According to messages sent to ships in the region, tankers may need to pay between about $0.50 and $1.50 per barrel of oil to pass through the narrow waterway. For large ships, that could mean paying millions of dollars per trip.

The warning was clear. Ships must pay quickly to get approval. Those that try to pass without permission could face serious consequences. Right now, hundreds of vessels are said to be waiting near the Gulf, unsure how the situation will play out.

Why Bitcoin?

The idea behind this move is simple. By asking for Bitcoin or yuan, Iran could avoid the traditional banking system, which is heavily controlled by Western countries and often used to enforce sanctions.

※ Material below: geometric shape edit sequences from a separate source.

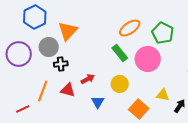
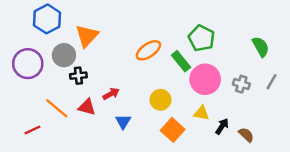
orange ellipse: (130, 28) -> (148, 50), moved
green rectangle: (120, 53) -> (181, 61), moved
pink circle: (148, 59) -> (205, 79), moved
yellow circle: (120, 84) -> (160, 100), moved
orange line: (43, 91) -> (57, 108), turned -70

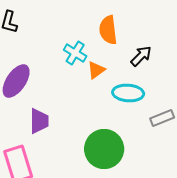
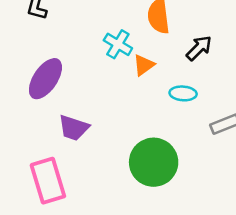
cyan ellipse: (128, 93) -> (183, 93), size x0.7
purple trapezoid: (39, 121) -> (74, 128), turned 108

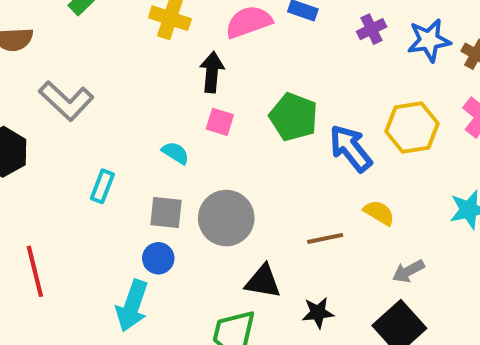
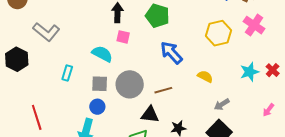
green pentagon: (294, 117) -> (157, 16), moved
blue arrow: (351, 148) -> (171, 53), moved
cyan semicircle: (175, 153) -> (102, 54), size x1.5
brown line: (325, 238) -> (163, 90), moved

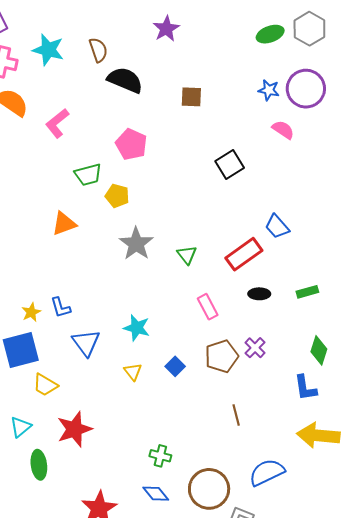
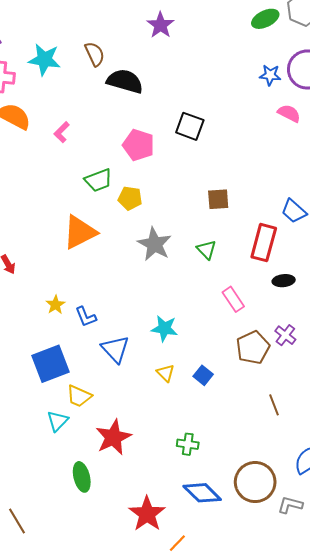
brown square: (191, 97) -> (218, 199), moved
pink L-shape: (57, 123) -> (62, 132), size x0.7
black square: (230, 164) -> (190, 126), moved, turned -32
orange triangle: (64, 224) -> (80, 232), size x1.4
red rectangle: (244, 254) -> (264, 243), turned -33
yellow star: (31, 312) -> (56, 305), moved
blue square: (175, 366) -> (203, 375), moved
cyan triangle: (20, 427) -> (58, 421), moved
green cross: (160, 456) -> (188, 444), moved
blue diamond: (156, 494) -> (202, 493), size x1.4

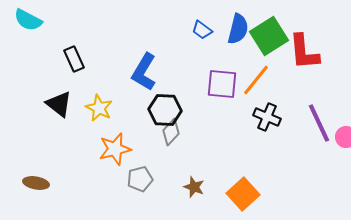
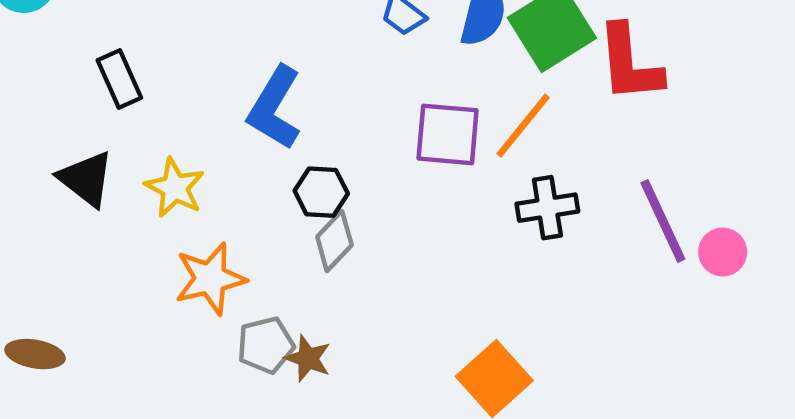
black hexagon: (165, 110) -> (321, 192), size x0.7
black cross: (267, 117) -> (547, 208), turned -32
brown star: (194, 187) -> (308, 358), moved

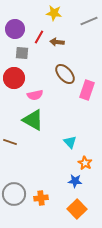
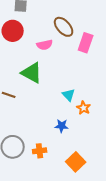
pink semicircle: (35, 95) -> (45, 45), moved
orange star: (85, 163) -> (84, 108), moved
blue star: (75, 181) -> (62, 126), moved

BREAKING: Iran is demanding ships pay a toll in Bitcoin to pass through the Strait of Hormuz.

$1 per barrel of oil. Payment must be made in seconds or the ship does not pass.

Vessels that attempt transit without Iranian approval will be destroyed, according to a radio… pic.twitter.com/qcgZa8kGyg

— Bull Theory (@BullTheoryio) April 8, 2026

Instead of using dollars and bank transfers, payments would move through alternative systems. In this case, that could mean direct crypto transfers or non-dollar settlement channels.

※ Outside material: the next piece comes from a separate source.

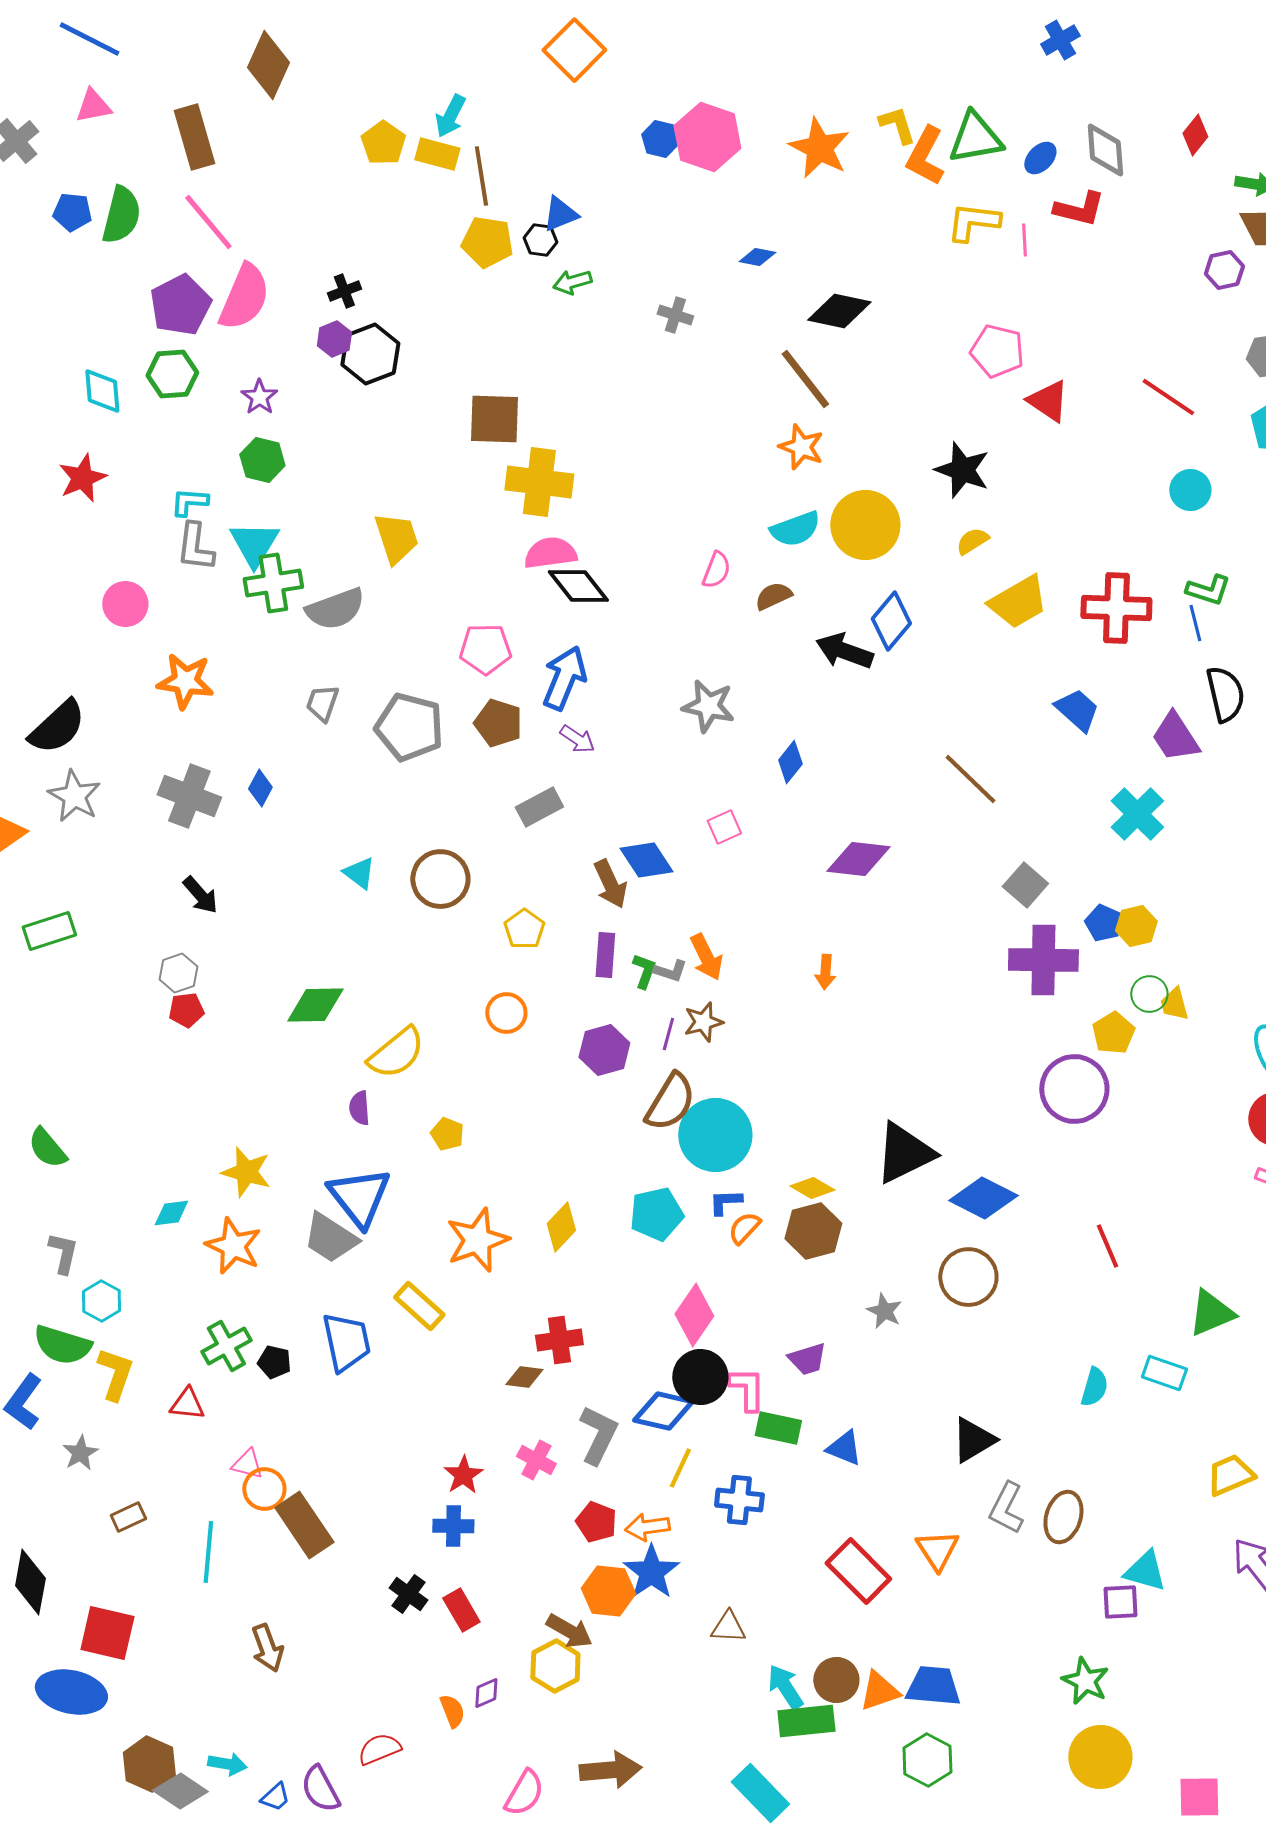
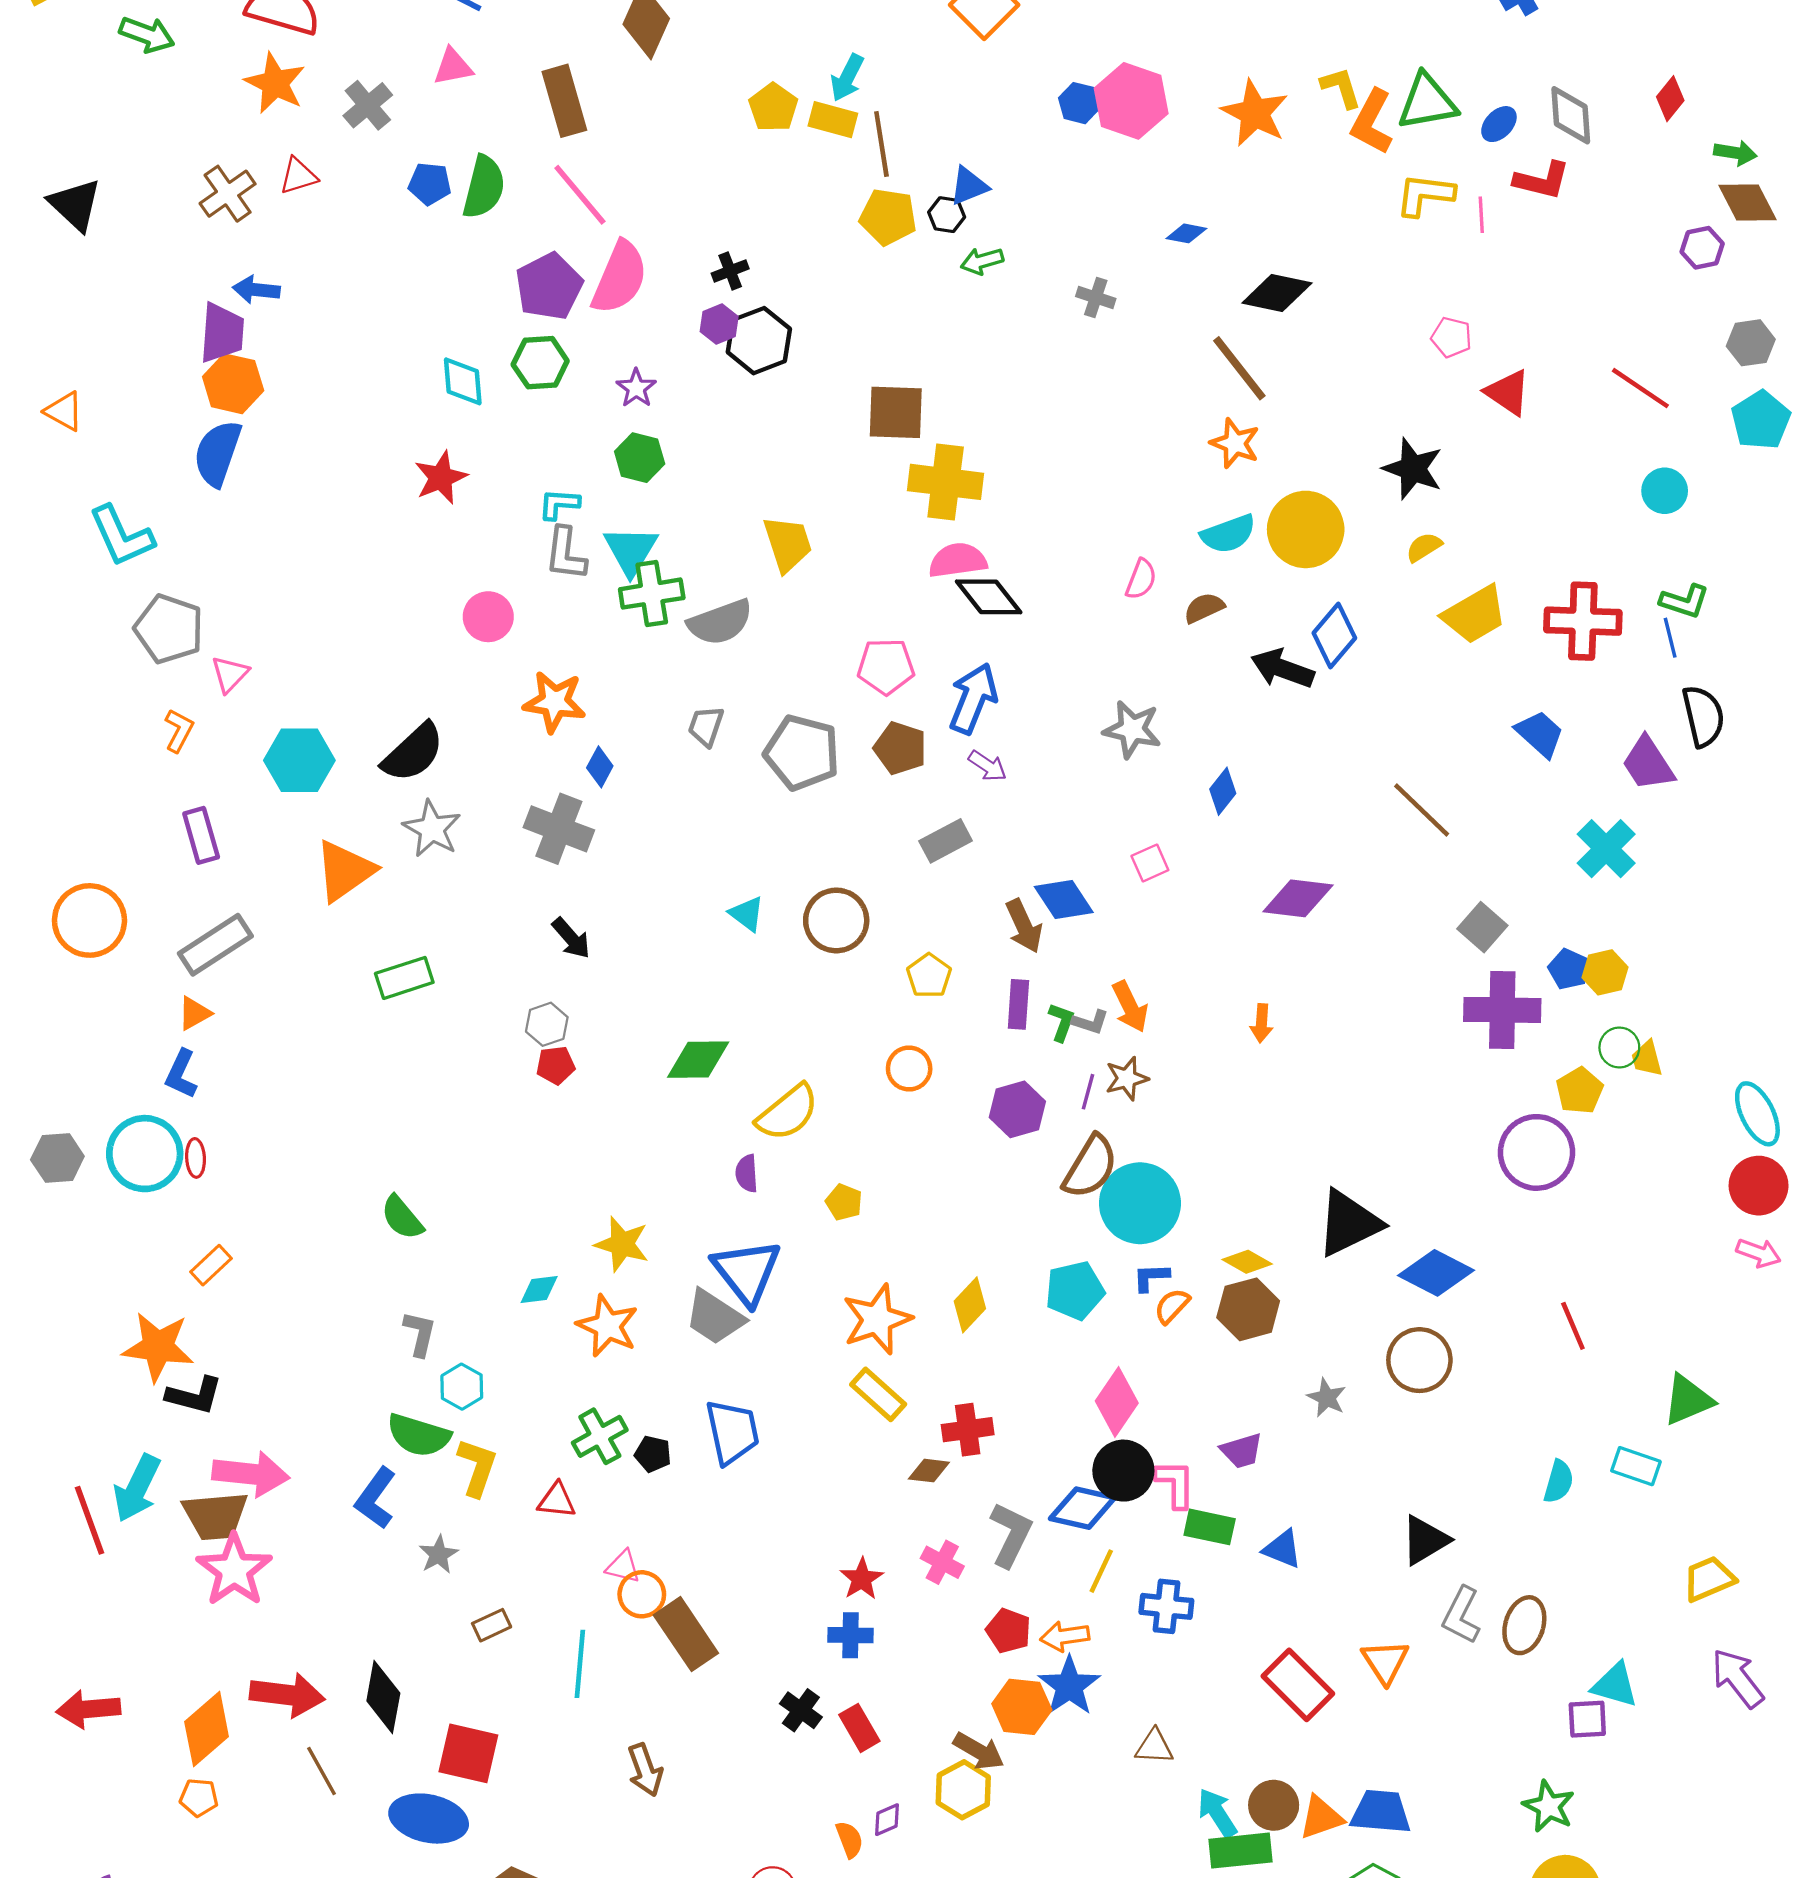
pink pentagon: (997, 351) -> (1451, 337), size x0.7
blue diamond: (260, 788) -> (600, 767), moved
yellow rectangle: (419, 1306) -> (878, 1394), moved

Social media fuels big numbers

The story has quickly spread online, especially in crypto circles.

One user on X claimed that if Iran charges around $2 million per ship, that would equal about 27 Bitcoin at current prices. If around 130 ships pass daily, as they did before tensions rose, that could mean over 3,600 Bitcoin in daily payments.

For comparison, only about 450 Bitcoins are mined each day.

The user suggested this could allow Iran to build a large Bitcoin reserve over time. But these estimates are based on assumptions, and there is no proof this level of activity is happening.

Is this actually happening?

There are reports that some ships may already be using non-dollar payments to pass through the region, but details are limited.

It’s still unclear:

  • How many ships would agree to pay
  • Whether insurers would allow it
  • How governments would respond

Because of these unknowns, the plan may not scale easily.